BurntSushi / goim

Goim is a robust command line utility to maintain and query the Internet Movie Database (IMDb).
The Unlicense
117 stars 9 forks source link

temporal data #2

Open BurntSushi opened 10 years ago

BurntSushi commented 10 years ago

Try to see if temporal data can be added to the Goim database. It appears that temporal data is available for some categories via the diffs that IMDb releases.

This will complicate some parts of the schema and the code that queries it, but I don't expect it to be overwhelming. Notably, this would apply to categories where temporal data is particularly useful, like the ratings list (which stores IMDb movie ranks and votes). This would not include things like movies. I don't think we care if a certain movie or episode was in IMDb at one point and not another. Plus, we need to be reserved about temporal data for movies/episodes/actors/etc, since it would explode the storage requirements.
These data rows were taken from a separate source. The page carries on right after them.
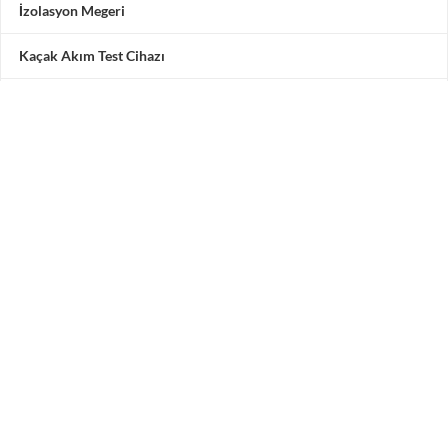
İzolasyon Megeri
Kaçak Akım Test Cihazı
Multimetre
Motor Test Cihazı
Pensampermetre
Akü Test Cihazı
Testone Teknoloji Çözümleri San. ve Tic. A.Ş.
Adres: Vadipark Seyrantepe Hamidiye Mah. Selçuklu
Caddesi
No 10 C Blok 3. Kat 5 numara, 34418 Kâğıthane / İstanbul /
Türkiye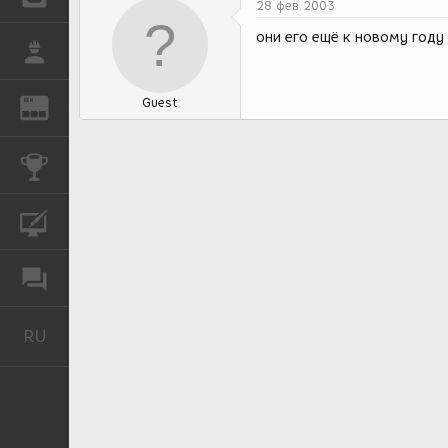
28 фев 2003
они его ещё к новому год
РАБОТА
Guest
REN
ЖУРНАЛ
КОНКУРСЫ
КУРСЫ
ФОРУМ
RU
Русский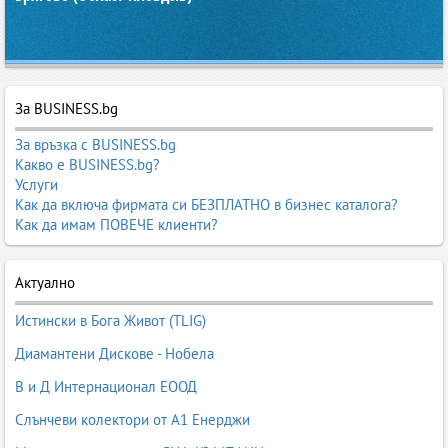
За BUSINESS.bg
За връзка с BUSINESS.bg
Какво е BUSINESS.bg?
Услуги
Как да включа фирмата си БЕЗПЛАТНО в бизнес каталога?
Как да имам ПОВЕЧЕ клиенти?
Актуално
Истински в Бога Живот (TLIG)
Диамантени Дискове - Нобела
В и Д Интернационал ЕООД
Слънчеви колектори от А1 Енерджи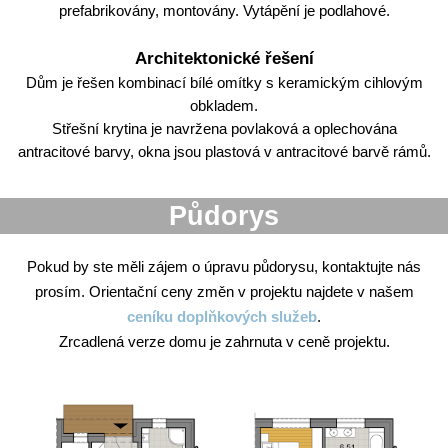
prefabrikovány, montovány. Vytápění je podlahové.
Architektonické řešení
Dům je řešen kombinací bílé omítky s keramickým cihlovým
obkladem.
Střešní krytina je navržena povlaková a oplechována
antracitové barvy, okna jsou plastová v antracitové barvě rámů.
Půdorys
Pokud by ste měli zájem o úpravu půdorysu, kontaktujte nás
prosím. Orientační ceny změn v projektu najdete v našem
ceníku doplňkových služeb
.
Zrcadlená verze domu je zahrnuta v ceně projektu.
Note that the presence of diffs may seem like it'd be a good idea to use them to update the database too, since it requires a lot less downloading. But I'm not sure it's possible for all lists. Notably, I don't think it's reasonably possible for the biggest lists like actors and actresses without some serious legwork. These lists require some context to specify which credits belong to actors, and diffs don't provide it. I think the only way to get it would be to start with a master copy, establish context and apply the diffs in such a way as to preserve context.